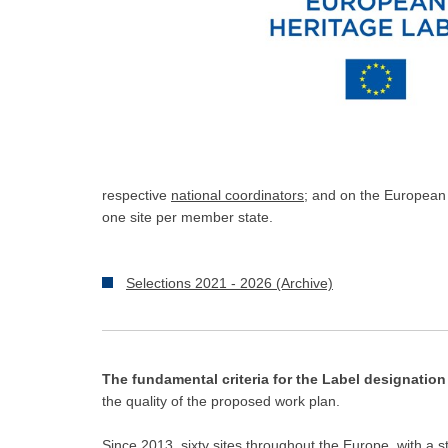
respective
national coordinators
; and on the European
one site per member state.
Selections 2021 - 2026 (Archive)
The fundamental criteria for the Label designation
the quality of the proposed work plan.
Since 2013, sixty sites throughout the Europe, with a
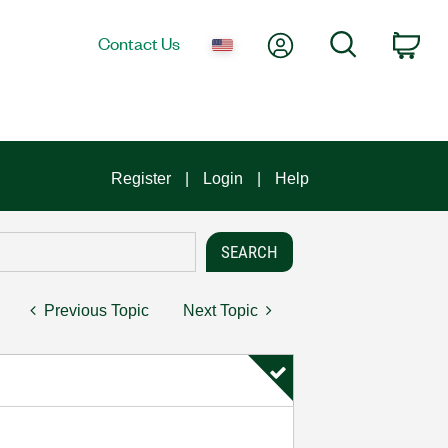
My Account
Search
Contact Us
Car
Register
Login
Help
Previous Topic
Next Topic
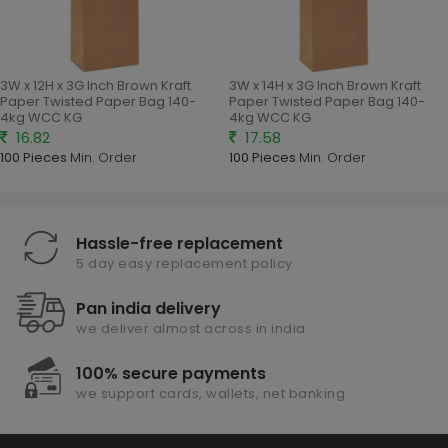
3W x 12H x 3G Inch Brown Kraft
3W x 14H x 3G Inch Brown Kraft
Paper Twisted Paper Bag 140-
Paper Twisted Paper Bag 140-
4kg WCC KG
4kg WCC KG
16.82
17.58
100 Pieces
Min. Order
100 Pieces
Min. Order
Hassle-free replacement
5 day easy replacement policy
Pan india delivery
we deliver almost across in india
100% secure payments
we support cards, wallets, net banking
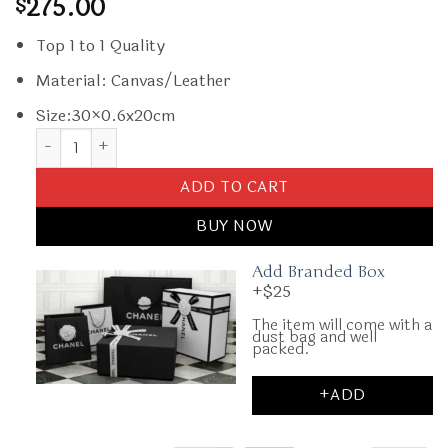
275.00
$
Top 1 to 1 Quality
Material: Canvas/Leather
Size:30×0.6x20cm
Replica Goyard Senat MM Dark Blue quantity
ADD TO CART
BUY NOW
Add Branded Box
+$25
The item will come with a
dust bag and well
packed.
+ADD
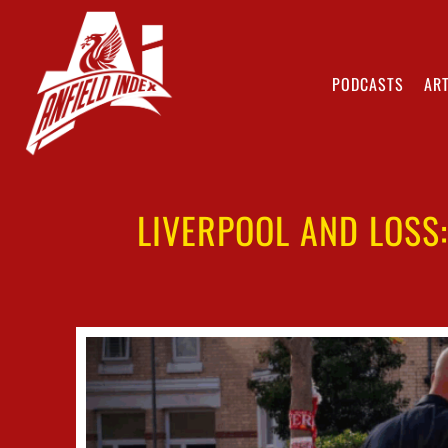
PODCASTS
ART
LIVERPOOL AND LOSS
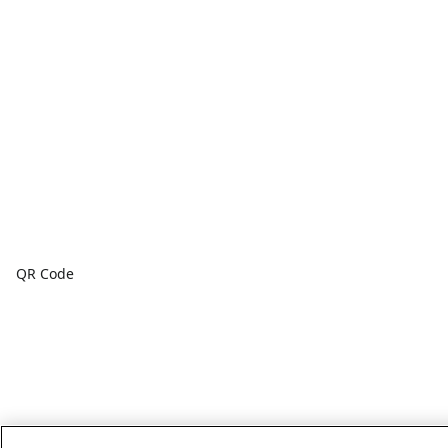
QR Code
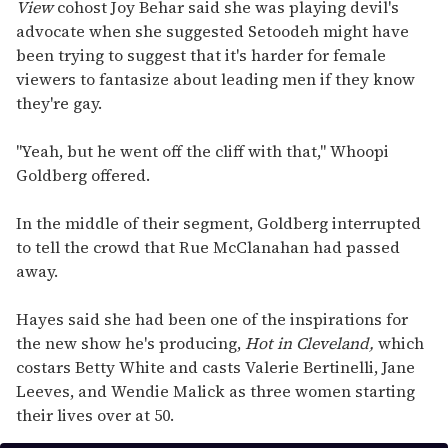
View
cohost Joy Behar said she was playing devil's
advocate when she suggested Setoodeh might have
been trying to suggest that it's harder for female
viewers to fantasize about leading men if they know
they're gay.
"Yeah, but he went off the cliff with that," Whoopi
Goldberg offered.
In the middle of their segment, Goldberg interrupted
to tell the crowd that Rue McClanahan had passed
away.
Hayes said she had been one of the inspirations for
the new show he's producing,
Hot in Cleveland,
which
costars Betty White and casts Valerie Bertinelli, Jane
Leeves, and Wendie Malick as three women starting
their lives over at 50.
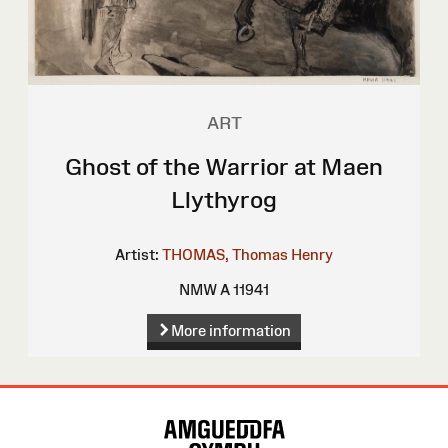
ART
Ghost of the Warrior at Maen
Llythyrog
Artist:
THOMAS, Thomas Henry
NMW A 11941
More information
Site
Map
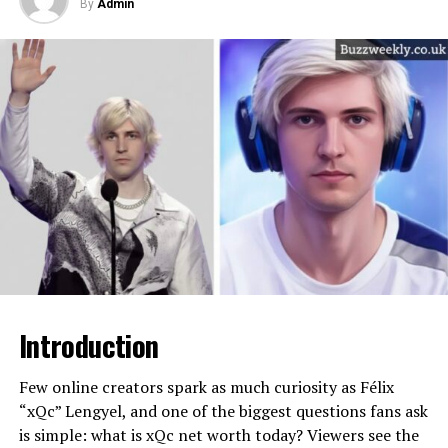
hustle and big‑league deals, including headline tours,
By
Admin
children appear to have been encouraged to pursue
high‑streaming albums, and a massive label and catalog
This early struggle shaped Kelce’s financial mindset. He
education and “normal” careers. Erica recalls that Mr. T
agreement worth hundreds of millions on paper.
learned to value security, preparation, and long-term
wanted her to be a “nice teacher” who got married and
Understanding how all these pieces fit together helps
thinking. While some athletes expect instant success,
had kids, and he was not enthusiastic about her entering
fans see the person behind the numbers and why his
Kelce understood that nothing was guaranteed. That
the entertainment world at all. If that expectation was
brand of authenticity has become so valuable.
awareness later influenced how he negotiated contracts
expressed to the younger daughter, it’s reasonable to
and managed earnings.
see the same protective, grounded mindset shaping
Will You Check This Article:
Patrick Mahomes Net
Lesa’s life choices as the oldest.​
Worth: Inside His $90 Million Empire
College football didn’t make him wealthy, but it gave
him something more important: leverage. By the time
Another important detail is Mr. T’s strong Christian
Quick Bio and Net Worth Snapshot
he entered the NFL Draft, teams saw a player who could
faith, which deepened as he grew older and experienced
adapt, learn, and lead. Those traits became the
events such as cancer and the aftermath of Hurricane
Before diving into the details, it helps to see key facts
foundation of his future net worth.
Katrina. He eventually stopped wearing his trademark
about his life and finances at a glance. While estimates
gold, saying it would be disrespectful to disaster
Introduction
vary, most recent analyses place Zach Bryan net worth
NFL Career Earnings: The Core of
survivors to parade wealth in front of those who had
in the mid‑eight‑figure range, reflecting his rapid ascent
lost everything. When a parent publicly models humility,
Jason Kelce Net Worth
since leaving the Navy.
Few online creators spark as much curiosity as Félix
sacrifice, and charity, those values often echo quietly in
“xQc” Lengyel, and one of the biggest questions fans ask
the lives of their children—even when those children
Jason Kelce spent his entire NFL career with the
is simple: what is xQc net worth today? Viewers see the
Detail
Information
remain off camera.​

......

### [TASK GOAL]
Restate all of the material above word for word, excluding the pictures.

### [EXERCISE OUTPUT]
respective
national coordinators
; and on the European
one site per member state.
Selections 2021 - 2026 (Archive)
The fundamental criteria for the Label designation
the quality of the proposed work plan.
Since 2013, sixty sites throughout the Europe, with a
My Account
Search
Contact Us
Car
Register
Login
Help
Previous Topic
Next Topic
3W x 12H x 3G Inch Brown Kraft
3W x 14H x 3G Inch Brown Kraft
Paper Twisted Paper Bag 140-
Paper Twisted Paper Bag 140-
4kg WCC KG
4kg WCC KG
16.82
17.58
100 Pieces
Min. Order
100 Pieces
Min. Order
Hassle-free replacement
5 day easy replacement policy
Pan india delivery
we deliver almost across in india
100% secure payments
we support cards, wallets, net banking
275.00
$
Top 1 to 1 Quality
Material: Canvas/Leather
Size:30×0.6x20cm
Replica Goyard Senat MM Dark Blue quantity
ADD TO CART
BUY NOW
Add Branded Box
+$25
The item will come with a
dust bag and well
packed.
+ADD
PODCASTS
ART
LIVERPOOL AND LOSS
QR Code
View
cohost Joy Behar said she was playing devil's
advocate when she suggested Setoodeh might have
been trying to suggest that it's harder for female
viewers to fantasize about leading men if they know
they're gay.
"Yeah, but he went off the cliff with that," Whoopi
Goldberg offered.
In the middle of their segment, Goldberg interrupted
to tell the crowd that Rue McClanahan had passed
away.
Hayes said she had been one of the inspirations for
the new show he's producing,
Hot in Cleveland,
which
costars Betty White and casts Valerie Bertinelli, Jane
Leeves, and Wendie Malick as three women starting
their lives over at 50.
ART
Ghost of the Warrior at Maen
Llythyrog
Artist:
THOMAS, Thomas Henry
NMW A 11941
More information
Site
Map
hustle and big‑league deals, including headline tours,
By
Admin
children appear to have been encouraged to pursue
high‑streaming albums, and a massive label and catalog
This early struggle shaped Kelce’s financial mindset. He
education and “normal” careers. Erica recalls that Mr. T
agreement worth hundreds of millions on paper.
learned to value security, preparation, and long-term
wanted her to be a “nice teacher” who got married and
Understanding how all these pieces fit together helps
thinking. While some athletes expect instant success,
had kids, and he was not enthusiastic about her entering
fans see the person behind the numbers and why his
Kelce understood that nothing was guaranteed. That
the entertainment world at all. If that expectation was
brand of authenticity has become so valuable.
awareness later influenced how he negotiated contracts
expressed to the younger daughter, it’s reasonable to
and managed earnings.
see the same protective, grounded mindset shaping
Will You Check This Article:
Patrick Mahomes Net
Lesa’s life choices as the oldest.​
Worth: Inside His $90 Million Empire
College football didn’t make him wealthy, but it gave
him something more important: leverage. By the time
Another important detail is Mr. T’s strong Christian
Quick Bio and Net Worth Snapshot
he entered the NFL Draft, teams saw a player who could
faith, which deepened as he grew older and experienced
adapt, learn, and lead. Those traits became the
events such as cancer and the aftermath of Hurricane
Before diving into the details, it helps to see key facts
foundation of his future net worth.
Katrina. He eventually stopped wearing his trademark
about his life and finances at a glance. While estimates
gold, saying it would be disrespectful to disaster
Introduction
vary, most recent analyses place Zach Bryan net worth
NFL Career Earnings: The Core of
survivors to parade wealth in front of those who had
in the mid‑eight‑figure range, reflecting his rapid ascent
lost everything. When a parent publicly models humility,
Jason Kelce Net Worth
since leaving the Navy.
Few online creators spark as much curiosity as Félix
sacrifice, and charity, those values often echo quietly in
“xQc” Lengyel, and one of the biggest questions fans ask
the lives of their children—even when those children
Jason Kelce spent his entire NFL career with the
is simple: what is xQc net worth today? Viewers see the
Detail
Information
remain off camera.​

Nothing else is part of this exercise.